In a nuanced opinion, the Court of Appeal first pronounced that both theories of recovery were independently viable. More specifically, the laborers sought compensatory damages under both California’s minimum wage law for the actual time they were allegedly unpaid during rest breaks, and also sought a premium for each allegedly non-compliant rest break under Section 226.7. In reaching its holding, the Court synthesized two precedential cases (Bluford v. Safeway Inc., 216 Cal. App. 4th 864 (2013) (employees paid on a piece-rate basis must still be compensated for time spent on rest breaks) and Murphy v. Kenneth Cole Productions, Inc., 40 Cal.4th 1094 (2007)), and relied on the revised piece-rate statute, Section 226.2, which became effective in 2016. The statute includes a safe harbor provision that provided employers a means to avoid liability for Section 226.7 actions based solely on the nonpayment of wages during rest periods prior to the enactment of the statute.

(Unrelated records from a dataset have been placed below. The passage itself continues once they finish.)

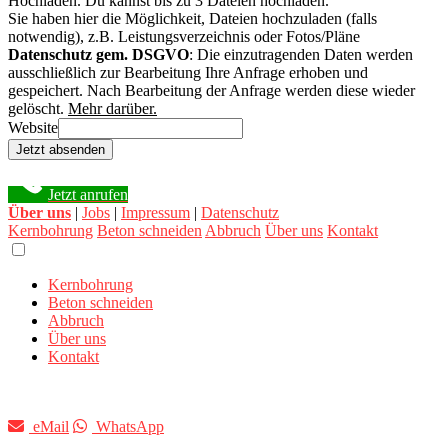
Hochladen.
Du kannst bis zu 3 Dateien hochladen.
Sie haben hier die Möglichkeit, Dateien hochzuladen (falls
notwendig), z.B. Leistungsverzeichnis oder Fotos/Pläne
Datenschutz gem. DSGVO
: Die einzutragenden Daten werden
ausschließlich zur Bearbeitung Ihre Anfrage erhoben und
gespeichert. Nach Bearbeitung der Anfrage werden diese wieder
gelöscht.
Mehr darüber.
Website
Jetzt absenden
Jetzt anrufen
Über uns
|
Jobs
|
Impressum
|
Datenschutz
Kernbohrung
Beton schneiden
Abbruch
Über uns
Kontakt
Kernbohrung
Beton schneiden
Abbruch
Über uns
Kontakt
eMail
WhatsApp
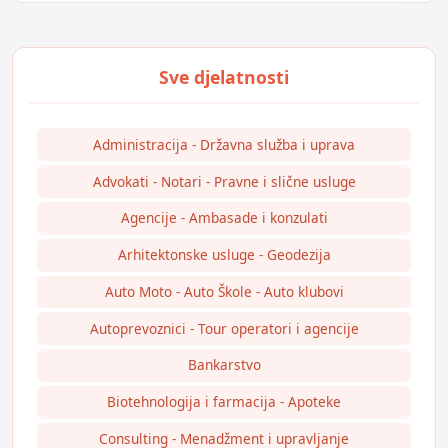
Administracija - Državna služba i uprava
Advokati - Notari - Pravne i slične usluge
Agencije - Ambasade i konzulati
Arhitektonske usluge - Geodezija
Auto Moto - Auto Škole - Auto klubovi
Autoprevoznici - Tour operatori i agencije
Bankarstvo
Biotehnologija i farmacija - Apoteke
Consulting - Menadžment i upravljanje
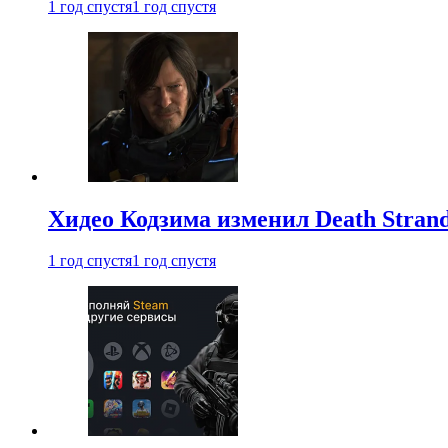
1 год спустя
1 год спустя
Хидео Кодзима изменил Death Stran
1 год спустя
1 год спустя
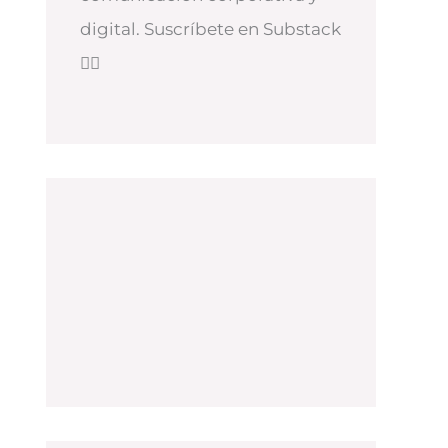
digital. Suscríbete en Substack
👇🏻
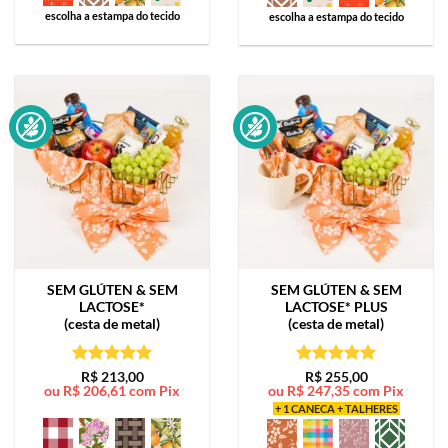
escolha a estampa do tecido
escolha a estampa do tecido
SEM GLÚTEN & SEM
SEM GLÚTEN & SEM
LACTOSE*
LACTOSE*
PLUS
(cesta de metal)
(cesta de metal)
Avaliação
5
Avaliação
5
R$
213,00
R$
255,00
ou
R$
206,61
com Pix
ou
R$
247,35
com Pix
de 5
de 5
+ 1 CANECA + TALHERES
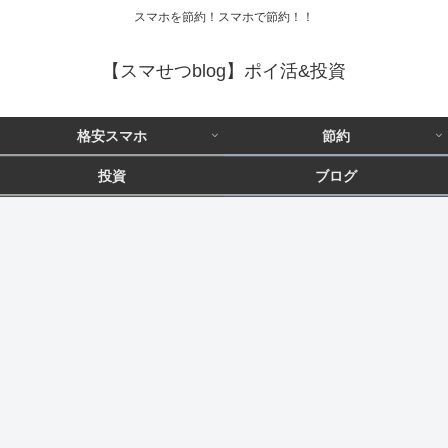
スマホを節約！スマホで節約！！
【スマせつblog】ポイ活&投資
格安スマホ
節約
投資
ブログ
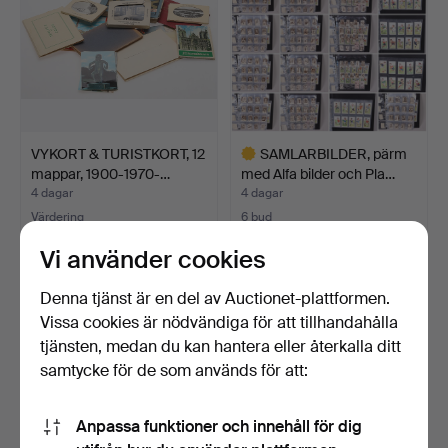
VYKORT & TURISTKORT, 12
SAMLARBILDER, pärm
mappar, 1900-1970-…
med Alfa bilder och Pla…
4 dagar
4 dagar
Värdering
6 bud
53 USD
101 USD
Vi använder cookies
Utvalt
föremål
Denna tjänst är en del av Auctionet-plattformen.
Vissa cookies är nödvändiga för att tillhandahålla
tjänsten, medan du kan hantera eller återkalla ditt
samtycke för de som används för att:
Anpassa funktioner och innehåll för dig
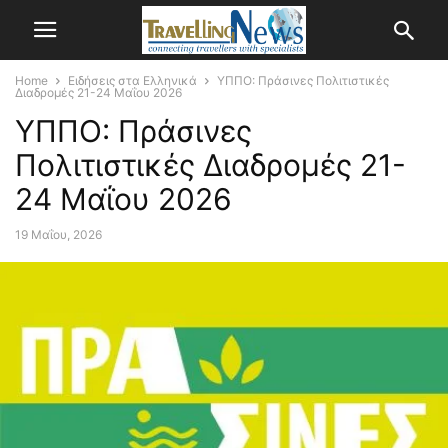
Home
Ειδήσεις στα Ελληνικά
ΥΠΠΟ: Πράσινες Πολιτιστικές
Διαδρομές 21-24 Μαΐου 2026
ΥΠΠΟ: Πράσινες
Πολιτιστικές Διαδρομές 21-
24 Μαΐου 2026
19 Μαΐου, 2026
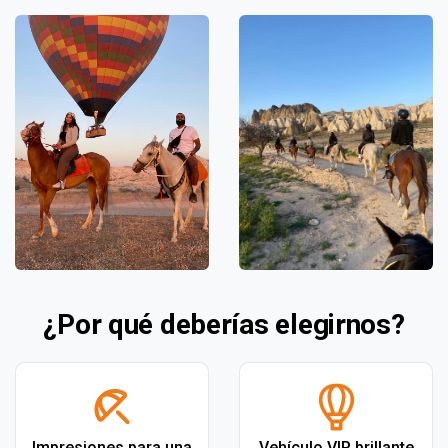
¿Por qué deberías elegirnos?
Impresiones para una
Vehículo VIP brillante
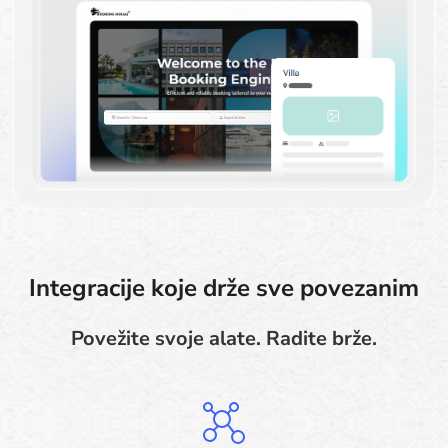
Integracije koje drže sve povezanim
Povežite svoje alate. Radite brže.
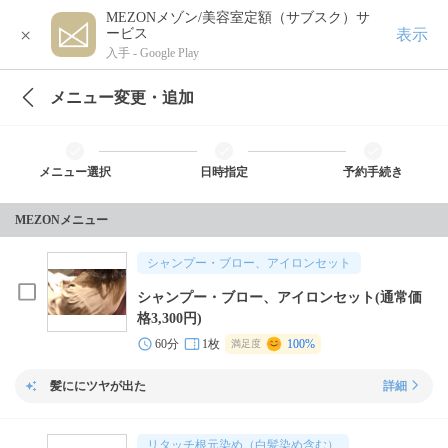
MEZONメゾン/美容室定額（サブスク）サ
×
表示
ービス
入手 -
Google Play
メニュー変更・追加
メニュー選択
日時指定
予約手続き
MEZONメニュー
シャンプー・ブロー、アイロンセット
シャンプー・ブロー、アイロンセット(通常価
格3,300円)
60分
1枚
100%
満足度
髪ににツヤが出た
詳細
リタッチ根元染め（白髪染め含む）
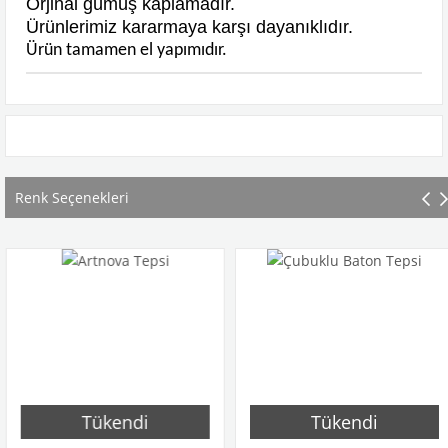
Orjinal gümüş kaplamadır.
Ürünlerimiz kararmaya karşı dayanıklıdır.
Ürün tamamen el yapımıdır.
Renk Seçenekleri
Tükendi
Tükendi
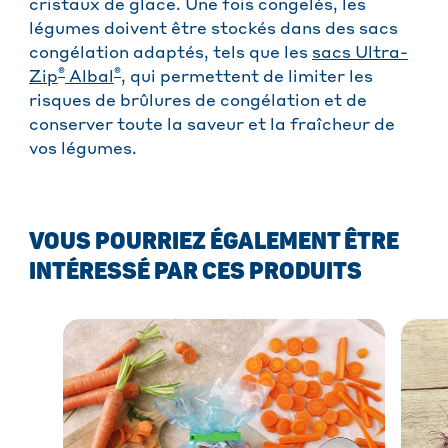
cristaux de glace. Une fois congelés, les
légumes doivent être stockés dans des sacs
congélation adaptés, tels que les
sacs Ultra-
®
®
Zip
Albal
, qui permettent de limiter les
risques de brûlures de congélation et de
conserver toute la saveur et la fraîcheur de
vos légumes.
VOUS POURRIEZ ÉGALEMENT ÊTRE
INTÉRESSÉ PAR CES PRODUITS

In analyzing the statute, the Court reasoned that the Legislature contemplated that Section 226.7 actions could be asserted based upon an employer’s failure to compensate employees for non-productive rest break time. The Court also confirmed that the laborers’ theory of recovery under the State’s minimum wage laws was equally viable. Relying on Bluford v. Safeway, Inc. the Court noted that “rest periods must be separately compensated in a piece-rate system,” while also acknowledging that the Bluford decision had been modified when it was codified. Bluford, 216 Cal.App.4th at 872; see also Labor Code Section 226.2.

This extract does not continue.